Running DeepSeek-R1 on Ubuntu with llama.cpp
This tutorial will guide you through installing `llama.cpp` and running the DeepSeek-R1 model locally on a Debian Distro. The process involves cloning the repository, configuring the build based on your hardware, and setting up the server to run the model.
Prerequisites
Before starting, ensure you have the following installed on your system:
System Dependencies
- Git: For cloning the repository.
sudo apt-get install git - CMake: For building the project.
sudo apt-get install cmake - Build Essentials: Required for compiling the project.
sudo apt-get install build-essential - CUDA (Optional): If you plan to use CUDA-enabled GPUs.
- Install CUDA toolkit from NVIDIA’s official website.
Tools for Downloading the Model
- wget or Hugging Face CLI: To download the model.
Step-by-Step Installation
Step 1: Clone the Repository
First, clone the llama.cpp repository to your local machine.

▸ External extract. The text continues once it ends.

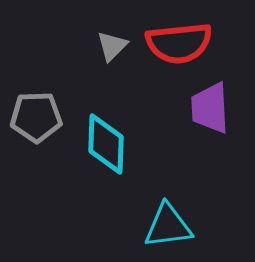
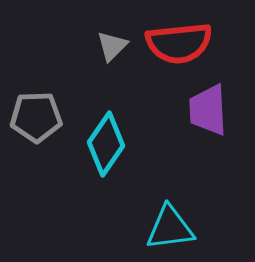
purple trapezoid: moved 2 px left, 2 px down
cyan diamond: rotated 32 degrees clockwise
cyan triangle: moved 2 px right, 2 px down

git clone https://github.com/ggml-org/llama.cpp.git
Step 2: Navigate to the Repository Directory
Change directory to the cloned repository.
cd llama.cpp
Step 3: Pull the Latest Changes
Ensure you have the latest version of the code.
git pull
Step 4: Choose Hardware Configuration
Select the appropriate build configuration based on your hardware.
For CPU Only
cmake -B build
For CUDA GPU
If you have CUDA installed and want to leverage GPU acceleration:
cmake -B build -DGGML_CUDA=ON
Step 5: Build the Project
Compile the project with the chosen configuration.
cmake --build build --config Release
Note: The build process may take several minutes, depending on your system’s performance.
Step 6: Copy Binaries to the Bin Directory
After a successful build, copy the generated binaries to a directory of your choice (e.g., ~/bin).
mkdir -p ~/bin
cp build/bin/* ~/bin/
Step 7: Download the DeepSeek-R1 Model
The DeepSeek-R1 model is available on Hugging Face. Use wget or the Hugging Face CLI to download it. For this tutorial, we will download the small 1.5B parameters version.
- First, create the model directory:
mkdir -p ~/.local/share/llama.cpp/models - Download the model:
wget https://huggingface.co/bartowski/DeepSeek-R1-Distill-Qwen-1.5B-GGUF/resolve/main/DeepSeek-R1-Distill-Qwen-1.5B-Q8_0.gguf -O ~/.local/share/llama.cpp/models/DeepSeek-R1-Distill-Qwen-1.5B-Q8_0.gguf
Step 8: Run the Server
- Navigate to your bin directory:
cd ~/bin - Run the server with the following command:
./llama-server \ --model ~/.local/share/llama.cpp/models/DeepSeek-R1-Distill-Qwen-32B-Q6_K.gguf \ --ctx-size 32000 \ --host 127.0.0.1 \ --port 8080 \ --main-gpu 0 \ --gpu-layers 90
Parameters:
--model: Path to the DeepSeek-R1 model file.--ctx-size: Context window size (adjust as needed).--host: Server host address (default: localhost).--port: Server port (default: 8080).--main-gpu: Used for multi-GPU for inference.--gpu-layers: Number of layers to offload to GPU (adjust based on your GPU’s VRAM).
Step 9: Verify the Installation
- Ensure the server is running without errors.
- You can access the chat UI at
http://localhost:8080to chat with the model.
Troubleshooting
- Build Errors: Ensure all dependencies are installed and your CUDA setup is correct.
- Permission Issues: Use
sudowhere necessary or adjust file permissions. - CUDA Not Detected: Verify CUDA is installed and properly configured on your system.
- Model Not Found: Double-check the model path and ensure the file exists.
Conclusion
You have successfully installed llama.cpp and set up the DeepSeek-R1 model to run locally. The server is now ready to serve requests at http://localhost:8080. You can use the chat interface in the link to interact with the model.
Note: Replace placeholders like ~/bin and ~/.local/share/llama.cpp/models with your actual directory paths as needed.
Enjoy exploring the capabilities of DeepSeek-R1 with llama.cpp!